Nozomi's Third Piece "Reading Reflections on "The Annointed""

This is a reading reflections on the short story, "The Anointed" written by Dr. Kathleen Hill

This story is about a girl’s recollection on her early teenage with her main focus on a boy, Norman. Norman, her classmate is a silent boy, whose father eventually commits suicide. She observes Norman, at school, mainly in music class, and also at her aunt’s house’s neighborhood, where Norman often came to visit his father who never responded to his visits.

It was really interesting to me, the way Miss Hughes, the music teacher was depicted in the story. The descriptions on various expression that she bears on her face made me really think of what she would be like if she were in front of me. "The silent mask"really made me think of what was really inside her mind, when she assumed that on her face.

Norman was also really interesting to me, although I could hardly grasp what kind of person he really is, reading the story. I also wondered what has happened already to Norman and his family at the point where the story started since, aside from his father, his mother never appeared in the story.

There are many factors in the story, that made me really curious about, at the same time I also enjoyed the uncertainty, or the mystery there. I also played the music as I read the story and it was the most fascinating thing to listen and read the depiction of the piece at the same time. I also thought it was wonderful to feel the dynamics of music contributing to the development of the story bringing me to a much closer sense of actually being there.

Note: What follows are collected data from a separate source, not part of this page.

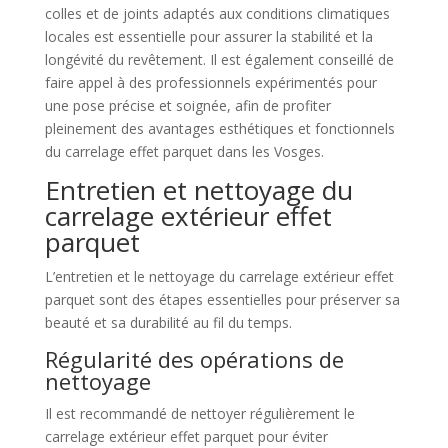
colles et de joints adaptés aux conditions climatiques
locales est essentielle pour assurer la stabilité et la
longévité du revêtement. Il est également conseillé de
faire appel à des professionnels expérimentés pour
une pose précise et soignée, afin de profiter
pleinement des avantages esthétiques et fonctionnels
du carrelage effet parquet dans les Vosges.
Entretien et nettoyage du
carrelage extérieur effet
parquet
L’entretien et le nettoyage du carrelage extérieur effet
parquet sont des étapes essentielles pour préserver sa
beauté et sa durabilité au fil du temps.
Régularité des opérations de
nettoyage
Il est recommandé de nettoyer régulièrement le
carrelage extérieur effet parquet pour éviter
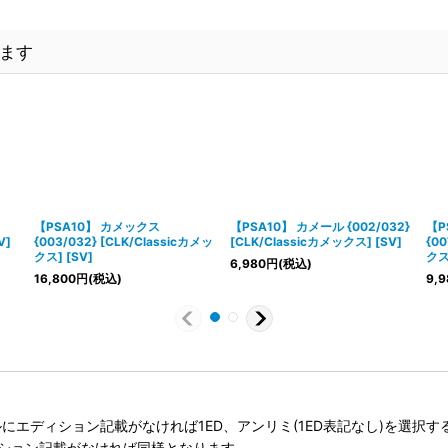
ます
【PSA10】 カメックス
【PSA10】 カメール {002/032}
【P
V]
{003/032} [CLK/Classicカメッ
[CLK/Classicカメックス] [SV]
{00
クス] [SV]
クス]
6,980
円
(税込)
16,800
円
(税込)
9,9
タイトルにエディション記載がなければ1ED、アンリミ(1ED表記なし)を選
ィション記載がなければ同様となります。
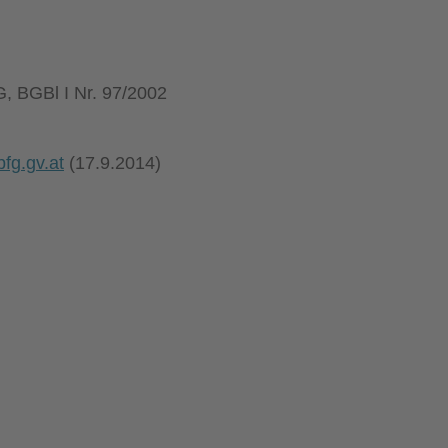
, BGBl I Nr. 97/2002
fg.gv.at
(17.9.2014)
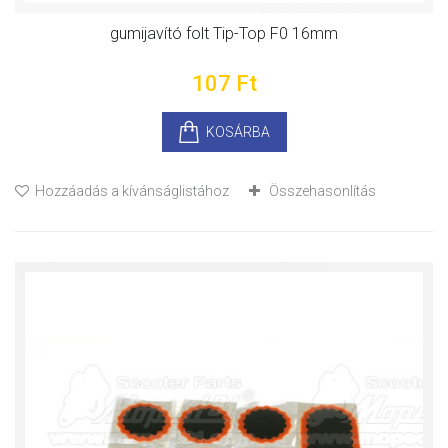
gumijavító folt Tip-Top F0 16mm
107 Ft‎
KOSÁRBA
Hozzáadás a kívánságlistához
Összehasonlítás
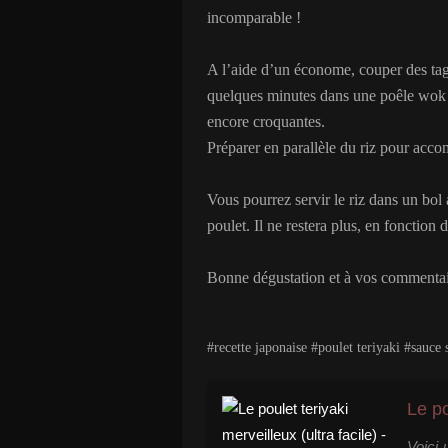
incomparable !
A l’aide d’un économe, couper des tagli
quelques minutes dans une poêle wok a
encore croquantes.
Préparer en parallèle du riz pour acco
Vous pourrez servir le riz dans un bol 
poulet. Il ne restera plus, en fonctio
Bonne dégustation et à vos commentai
#recette japonaise #poulet teriyaki #sauc
Voici 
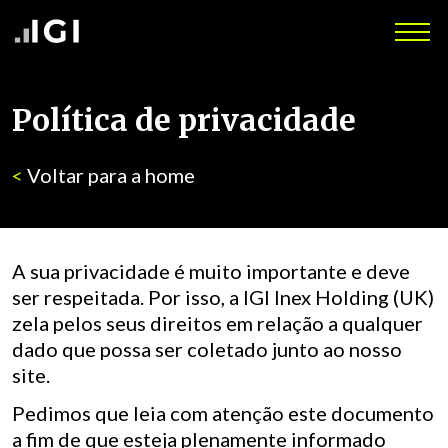
Política de privacidade
<
Voltar para a home
A sua privacidade é muito importante e deve
ser respeitada. Por isso, a IGI Inex Holding (UK)
zela pelos seus direitos em relação a qualquer
dado que possa ser coletado junto ao nosso
site.
Pedimos que leia com atenção este documento
a fim de que esteja plenamente informado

I found Miss Hughes comment on Mozart's Lacrimosa at the end of the story really interesting.

"If you listen closely, I know you cannot fail to hear something else: the tale of how our grief; the desire for what we do not have, the desire for what is forever denied us, may at length—when embraced as our destiny—become indistinguishable from our joy."

I found this comment really profound and pondered over what this really means to Norman, or further to myself.

The story ends, but there remains the uncertainty. What was the expression on Normans face that nobody has seen before, that looks into
"the eternity"? "What has happened to him after that?"
I think the latter one might be the feeling that Ms. Hill was talking about in our class, why she started to write this story. I thought, what Ms. Hill tried to do through writing this was not to create Norman's story that followed the incident, but a retrospective, creative, re-construction of her memory she had with Norman and her surrounding environment during that time of her age.

I would like to thank Ms. Hill for giving me this opportunity to read her story and, If I have any chance sharing my thoughts with you on this, that would be most wonderful.